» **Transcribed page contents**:
====================

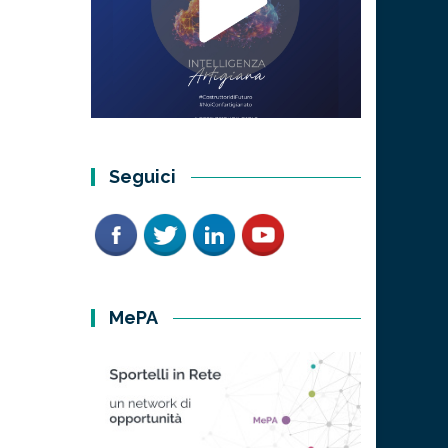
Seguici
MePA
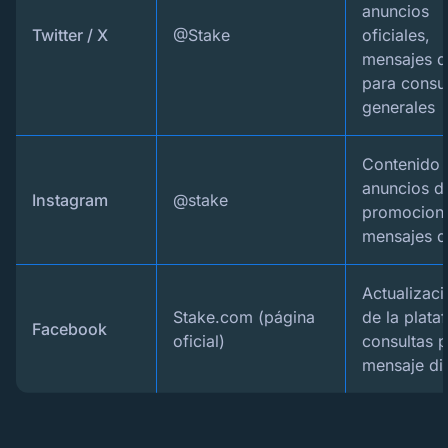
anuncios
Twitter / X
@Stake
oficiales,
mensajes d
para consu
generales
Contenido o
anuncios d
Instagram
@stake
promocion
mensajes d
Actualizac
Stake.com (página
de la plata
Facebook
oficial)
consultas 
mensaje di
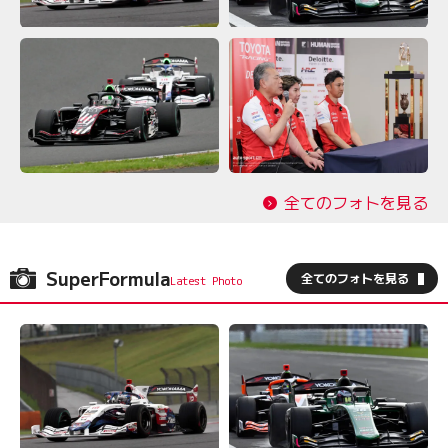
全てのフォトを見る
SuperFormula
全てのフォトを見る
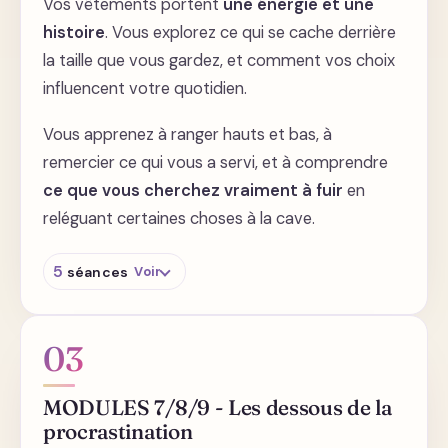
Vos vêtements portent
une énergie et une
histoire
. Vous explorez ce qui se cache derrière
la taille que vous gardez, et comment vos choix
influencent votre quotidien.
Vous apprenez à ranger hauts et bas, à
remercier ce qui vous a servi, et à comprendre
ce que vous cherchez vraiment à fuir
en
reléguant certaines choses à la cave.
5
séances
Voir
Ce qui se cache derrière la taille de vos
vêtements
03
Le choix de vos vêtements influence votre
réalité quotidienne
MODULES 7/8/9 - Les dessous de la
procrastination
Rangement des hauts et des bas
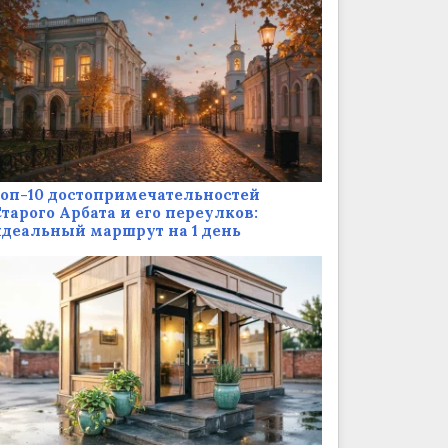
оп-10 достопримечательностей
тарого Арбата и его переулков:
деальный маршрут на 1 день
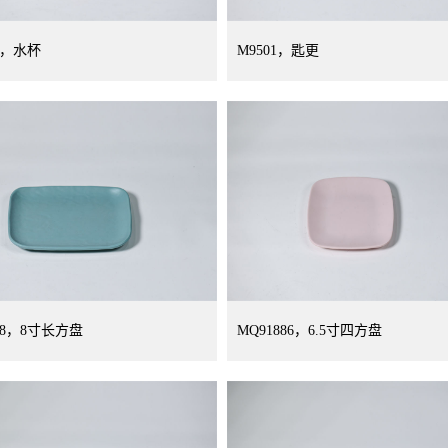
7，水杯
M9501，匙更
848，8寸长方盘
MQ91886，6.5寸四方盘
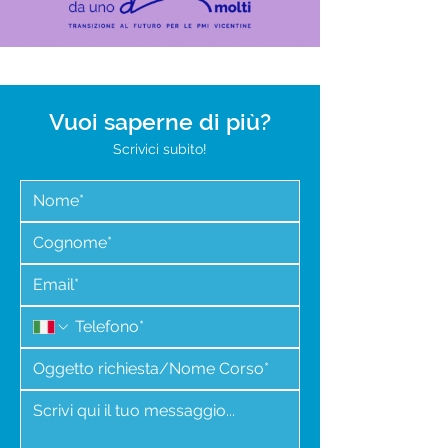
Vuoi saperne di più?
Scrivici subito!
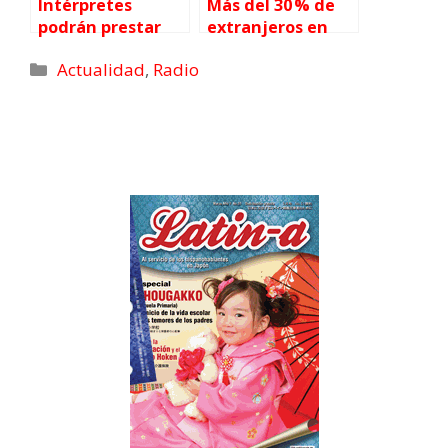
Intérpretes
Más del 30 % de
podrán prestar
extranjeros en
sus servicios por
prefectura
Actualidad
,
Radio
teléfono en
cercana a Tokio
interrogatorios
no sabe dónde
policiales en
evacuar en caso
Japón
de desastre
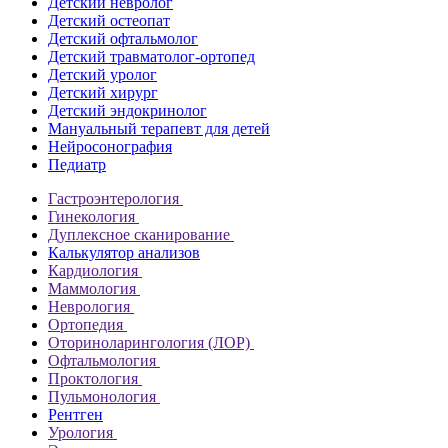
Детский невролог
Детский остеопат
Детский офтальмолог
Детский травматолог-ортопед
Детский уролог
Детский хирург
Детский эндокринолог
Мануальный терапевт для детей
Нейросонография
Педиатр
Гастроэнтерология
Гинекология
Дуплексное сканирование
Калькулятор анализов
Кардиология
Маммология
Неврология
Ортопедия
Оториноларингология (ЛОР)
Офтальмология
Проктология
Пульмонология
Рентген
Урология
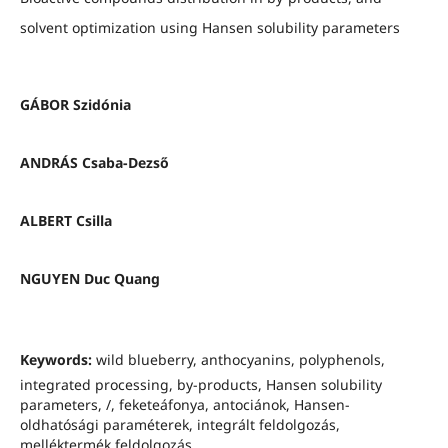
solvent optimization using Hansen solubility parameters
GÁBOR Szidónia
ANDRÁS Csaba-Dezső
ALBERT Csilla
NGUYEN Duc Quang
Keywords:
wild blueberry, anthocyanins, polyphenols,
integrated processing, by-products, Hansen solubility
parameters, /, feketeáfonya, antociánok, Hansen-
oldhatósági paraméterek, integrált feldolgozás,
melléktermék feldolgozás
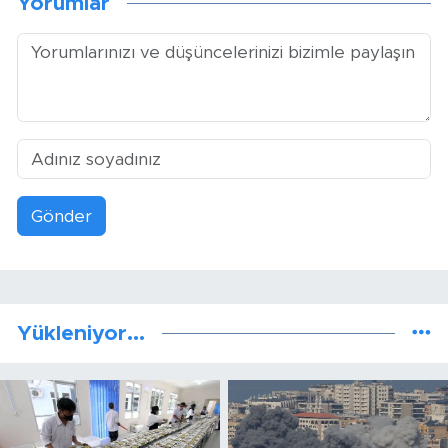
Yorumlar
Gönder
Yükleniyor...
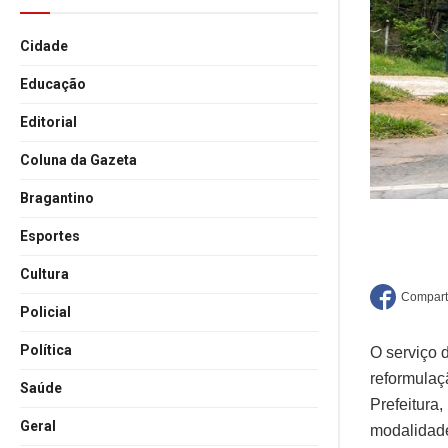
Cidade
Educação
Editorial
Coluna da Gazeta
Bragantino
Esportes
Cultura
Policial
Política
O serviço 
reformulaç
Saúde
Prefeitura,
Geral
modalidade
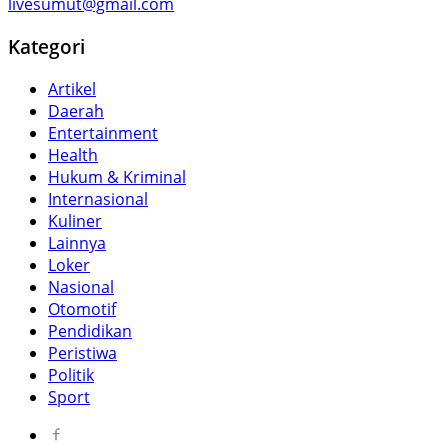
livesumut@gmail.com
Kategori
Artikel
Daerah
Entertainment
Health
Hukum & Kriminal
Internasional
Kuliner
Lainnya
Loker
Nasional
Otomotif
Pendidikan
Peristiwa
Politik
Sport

====================

» **TASK PROMPT**:
What you give back must match the entries exactly, apart from the omitted pictures.

» **TASK RESULT**:
Seguici
MePA
anuncios
Twitter / X
@Stake
oficiales,
mensajes d
para consu
generales
Contenido o
anuncios d
Instagram
@stake
promocion
mensajes d
Actualizac
Stake.com (página
de la plata
Facebook
oficial)
consultas 
mensaje di
全てのフォトを見る
SuperFormula
全てのフォトを見る
Vos vêtements portent
une énergie et une
histoire
. Vous explorez ce qui se cache derrière
la taille que vous gardez, et comment vos choix
influencent votre quotidien.
Vous apprenez à ranger hauts et bas, à
remercier ce qui vous a servi, et à comprendre
ce que vous cherchez vraiment à fuir
en
reléguant certaines choses à la cave.
5
séances
Voir
Ce qui se cache derrière la taille de vos
vêtements
03
Le choix de vos vêtements influence votre
réalité quotidienne
MODULES 7/8/9 - Les dessous de la
procrastination
Rangement des hauts et des bas
оп-10 достопримечательностей
тарого Арбата и его переулков:
деальный маршрут на 1 день
7，水杯
M9501，匙更
848，8寸长方盘
MQ91886，6.5寸四方盘
Vuoi saperne di più?
Scrivici subito!
Intérpretes
Más del 30 % de
podrán prestar
extranjeros en
sus servicios por
prefectura
Actualidad
,
Radio
teléfono en
cercana a Tokio
interrogatorios
no sabe dónde
policiales en
evacuar en caso
Japón
de desastre
Детский невролог
Детский остеопат
Детский офтальмолог
Детский травматолог-ортопед
Детский уролог
Детский хирург
Детский эндокринолог
Мануальный терапевт для детей
Нейросонография
Педиатр
Гастроэнтерология
Гинекология
Дуплексное сканирование
Калькулятор анализов
Кардиология
Маммология
Неврология
Ортопедия
Оториноларингология (ЛОР)
Офтальмология
Проктология
Пульмонология
Рентген
Урология
solvent optimization using Hansen solubility parameters
GÁBOR Szidónia
ANDRÁS Csaba-Dezső
ALBERT Csilla
NGUYEN Duc Quang
Keywords:
wild blueberry, anthocyanins, polyphenols,
integrated processing, by-products, Hansen solubility
parameters, /, feketeáfonya, antociánok, Hansen-
oldhatósági paraméterek, integrált feldolgozás,
melléktermék feldolgozás
Yorumlar
Gönder
Yükleniyor...
Cidade
Educação
Editorial
Coluna da Gazeta
Bragantino
Esportes
Cultura
Policial
Política
O serviço 
reformulaç
Saúde
Prefeitura,
Geral
modalidade
livesumut@gmail.com
Kategori
Artikel
Daerah
Entertainment
Health
Hukum & Kriminal
Internasional
Kuliner
Lainnya
Loker
Nasional
Otomotif
Pendidikan
Peristiwa
Politik
Sport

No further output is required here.